Transcribed page contents
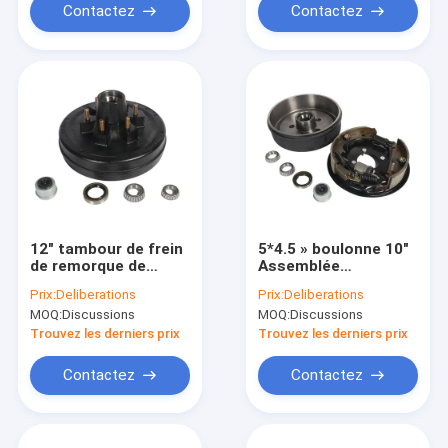
Contactez
Contactez
12" tambour de frein
5*4.5 » boulonne 10"
de remorque de
Assemblée
pouce *2
hydraulique de hub de
Prix:
Deliberations
Prix:
Deliberations
boulon de remorque
MOQ:
Discussions
MOQ:
Discussions
de 5 crochets de
tambour de frein de
Trouvez les derniers prix
Trouvez les derniers prix
la remorque X2
Contactez
Contactez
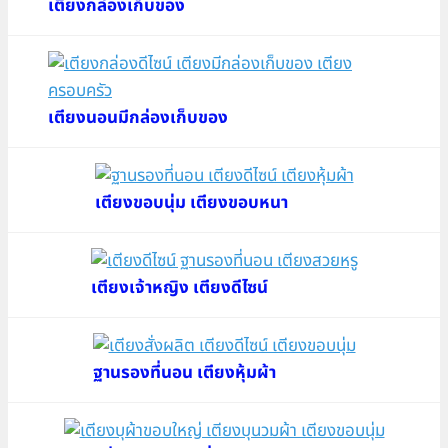
เตียงกล่องเก็บของ
เตียงนอนมีกล่องเก็บของ
เตียงขอบนุ่ม เตียงขอบหนา
เตียงเจ้าหญิง เตียงดีไซน์
ฐานรองที่นอน เตียงหุ้มผ้า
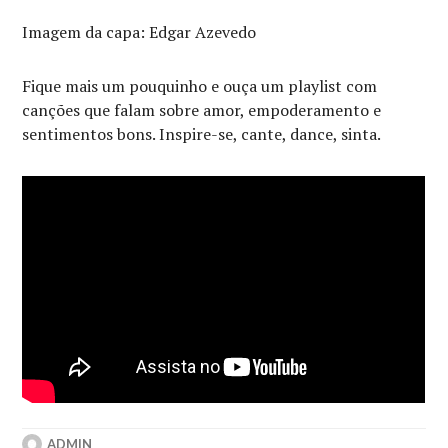
Imagem da capa: Edgar Azevedo
Fique mais um pouquinho e ouça um playlist com
canções que falam sobre amor, empoderamento e
sentimentos bons. Inspire-se, cante, dance, sinta.
ADMIN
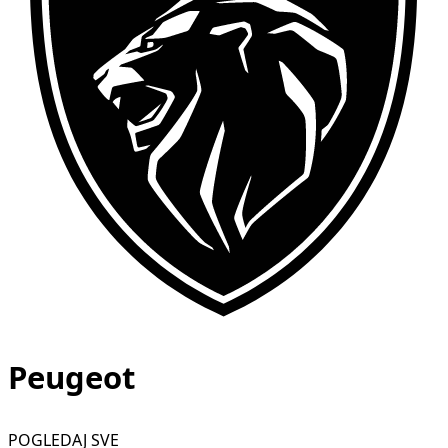
Peugeot
POGLEDAJ SVE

| EXERCISE PROMPT |
Output the records exactly. Drop the images.

| TASK RESPONSE |
Contactez
Contactez
12" tambour de frein
5*4.5 » boulonne 10"
de remorque de
Assemblée
pouce *2
hydraulique de hub de
Prix:
Deliberations
Prix:
Deliberations
boulon de remorque
MOQ:
Discussions
MOQ:
Discussions
de 5 crochets de
tambour de frein de
Trouvez les derniers prix
Trouvez les derniers prix
la remorque X2
Contactez
Contactez
เตียงกล่องเก็บของ
เตียงนอนมีกล่องเก็บของ
เตียงขอบนุ่ม เตียงขอบหนา
เตียงเจ้าหญิง เตียงดีไซน์
ฐานรองที่นอน เตียงหุ้มผ้า
Imagem da capa: Edgar Azevedo
Fique mais um pouquinho e ouça um playlist com
canções que falam sobre amor, empoderamento e
sentimentos bons. Inspire-se, cante, dance, sinta.
ADMIN
Peugeot
POGLEDAJ SVE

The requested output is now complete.